I share examples of LLM fails on our company Slack and every week LLMs do the op...

carb · 2025-08-15T07:07:54 1755241674

I've found better results when I treat LLMs like you would treat little kids. Don't tell them what NOT to do, tell them what TO do.

Say "keep your hands at your side, it's hot" and not "don't touch the stove, it's hot". If you say the latter, most kids touch the stove.

alpaca128 · 2025-08-15T12:08:01 1755259681

If LLMs cannot reliably deal with this, how can they write reliable code? Following an instruction like "don't do X" is more basic than the logic of fizzbuzz.

This reminds me of the query "shirt without stripes" on any online image/product search.

zahlman · 2025-08-15T18:50:24 1755283824

Obligatory reminder that we used to live in a world where you could put "foo -bar" into a search engine, ctrl-F for foo on the top ten results and find it every time, and ctrl-F for bar on the top ten results and not find it.

alpaca128 · 2025-08-18T09:44:32 1755510272

Yeah, I've even had cases where DDG ignored my quoted string in the search. It's literally the whole point of the quotes but especially when it contains things like German umlauts it'll just accept any replacement letter for them. And yes, getting no results is acceptable, in fact it is the only correct outcome.

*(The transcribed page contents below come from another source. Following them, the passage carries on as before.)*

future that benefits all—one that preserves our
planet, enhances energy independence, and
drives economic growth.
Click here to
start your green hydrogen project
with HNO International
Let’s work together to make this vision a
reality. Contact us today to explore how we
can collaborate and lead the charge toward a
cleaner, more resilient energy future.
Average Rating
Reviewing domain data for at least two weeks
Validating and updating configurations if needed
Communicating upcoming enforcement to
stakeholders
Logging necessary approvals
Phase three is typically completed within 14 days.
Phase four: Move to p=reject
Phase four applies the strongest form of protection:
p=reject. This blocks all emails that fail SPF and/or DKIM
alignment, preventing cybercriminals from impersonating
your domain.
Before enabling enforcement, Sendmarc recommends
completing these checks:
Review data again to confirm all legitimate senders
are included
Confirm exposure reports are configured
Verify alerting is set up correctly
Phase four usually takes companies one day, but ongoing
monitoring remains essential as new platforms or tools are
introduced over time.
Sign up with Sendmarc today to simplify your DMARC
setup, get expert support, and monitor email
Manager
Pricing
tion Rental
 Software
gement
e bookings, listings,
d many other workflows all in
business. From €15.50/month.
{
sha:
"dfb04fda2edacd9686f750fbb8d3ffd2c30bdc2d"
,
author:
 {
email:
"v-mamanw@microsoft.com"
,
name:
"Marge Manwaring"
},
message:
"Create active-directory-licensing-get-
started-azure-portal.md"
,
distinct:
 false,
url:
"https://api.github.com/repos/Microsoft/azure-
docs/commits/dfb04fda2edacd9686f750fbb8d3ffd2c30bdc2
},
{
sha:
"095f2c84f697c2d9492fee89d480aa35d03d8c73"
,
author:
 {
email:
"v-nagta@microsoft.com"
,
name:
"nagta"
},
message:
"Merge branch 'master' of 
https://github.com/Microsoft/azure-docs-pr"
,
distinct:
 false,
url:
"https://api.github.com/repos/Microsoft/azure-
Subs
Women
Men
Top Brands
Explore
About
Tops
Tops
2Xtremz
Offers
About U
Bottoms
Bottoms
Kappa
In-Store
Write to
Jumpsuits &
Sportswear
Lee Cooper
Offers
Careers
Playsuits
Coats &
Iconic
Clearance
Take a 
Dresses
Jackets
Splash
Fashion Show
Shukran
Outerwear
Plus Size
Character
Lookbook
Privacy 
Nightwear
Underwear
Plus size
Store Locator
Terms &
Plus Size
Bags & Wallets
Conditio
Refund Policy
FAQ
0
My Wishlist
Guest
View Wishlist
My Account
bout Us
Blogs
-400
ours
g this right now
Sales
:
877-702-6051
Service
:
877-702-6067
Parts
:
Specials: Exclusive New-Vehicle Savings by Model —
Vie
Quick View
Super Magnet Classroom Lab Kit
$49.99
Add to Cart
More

amai · 2025-08-16T18:59:02 1755370742

Negation is a hard problem for AI and mainly unsolved:

- https://seantrott.substack.com/p/llms-and-the-not-problem

- https://github.com/elsamuko/Shirt-without-Stripes

glitchcrab · 2025-08-15T11:05:29 1755255929

My eureka moment when I first started using Cursor a few weeks back was realising that I talking to it the same way I talk to my three year old and the results were fairly good (less so from my boy at times).

IshKebab · 2025-08-15T11:42:32 1755258152

Yeah it's also kind of funny people discovering all the LLM failure modes and saying "see! humans would never do that! it's not really intelligent!". None of those people have children...

Chinjut · 2025-08-15T13:06:11 1755263171

I don't want a computer that's as unreliable as a child. This is not what originally interested me about computers.

IshKebab · 2025-08-15T18:02:18 1755280938

Nobody said you did. I'm talking about the confidently incorrect assertions that humans would never display any of these unreliable behaviours.

tripzilch · 2025-08-17T18:58:00 1755457080

They don't. At least not for the duration that LLMs keep it up. They really don't.

If you want to pretend that being a 3 year old is not a transient state, and that controlling an AI is just like parenting an eternal 3 year old, there's probably a manga about that.

jama211 · 2025-08-17T03:47:11 1755402431

Don’t be daft

tripzilch · 2025-08-17T18:53:39 1755456819

Maybe because none of those people are imagining children to be eternally stuck at that level of intelligence. At that age (regardless of being a parent or not) you can literally see them getting smarter over the course of weeks or months.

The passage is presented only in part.